Quoi qu'il en soit, l'un comme l'autre semblent voir le grand avantage de la nourriture pour manipuler et intéresser les enfants. Rousseau semble croire en la possibilité de transformer la chair en esprit, c’est-à -dire de partir du plus corporel pour se rendre au plus spirituel. L'enfant serait effectivement attiré instinctivement par ce qui stimule ses sens qui sont « les premières facultés qui se forment »98. Avant d'être un être moral, il est avant tout un être physique et sensible. Les enfants étant d’abord et avant tout des êtres de sensations, ils seront sensibles à tous les plaisirs sensoriels : ils aimeront la sensation de l’eau sur leurs mains, ils aimeront les couleurs vives et, par-dessus tout, ils aimeront ce qui flatte leur palais. En effet, comme le dit Rousseau, « de nos sensations diverses le goût donne celles qui généralement nous affectent le plus. […] Mille choses sont indifférentes au toucher, à l’ouïe, à la vue ; mais il n’y a presque rien d’indifférent au goût »99.
C’est donc de cette propension des enfants à rechercher la jouissance physique ou sensorielle que découle la possibilité pour le gouverneur de faire une éducation par la bouche en attirant simplement son public par l’estomac ou par le palais. Il est envisageable pour Jean-Jacques Rousseau, et pour Roald Dahl également, de «mener des armées d’enfants au bout du monde» 100. Par ailleurs, il faut préciser ici que cette « gourmandise éducative » a tendance à disparaître dans les livres destinés à un lectorat plus âgé.

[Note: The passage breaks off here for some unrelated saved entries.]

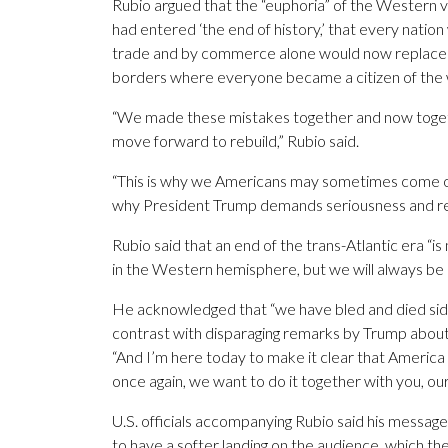
Rubio argued that the “euphoria” of the Western v
had entered ‘the end of history,’ that every natio
trade and by commerce alone would now replace n
borders where everyone became a citizen of the 
“We made these mistakes together and now togeth
move forward to rebuild,” Rubio said.
“This is why we Americans may sometimes come off as
why President Trump demands seriousness and reci
Rubio said that an end of the trans-Atlantic era “i
in the Western hemisphere, but we will always be a
He acknowledged that “we have bled and died side
contrast with disparaging remarks by Trump about 
“And I’m here today to make it clear that America 
once again, we want to do it together with you, our
U.S. officials accompanying Rubio said his messag
to have a softer landing on the audience, which t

Les théories des deux auteurs semblent assimilables, mais elles divergent sur le statut accordé à la gourmandise. Alors que Rousseau explique que la passion pour la gourmandise disparaît dès l'éveil sexuel, Dahl condamne l'enfant qui se jette sur la nourriture, il condamne la gloutonnerie, et refuse avec insistance de permettre à l'enfant de ne vivre que pour la nourriture.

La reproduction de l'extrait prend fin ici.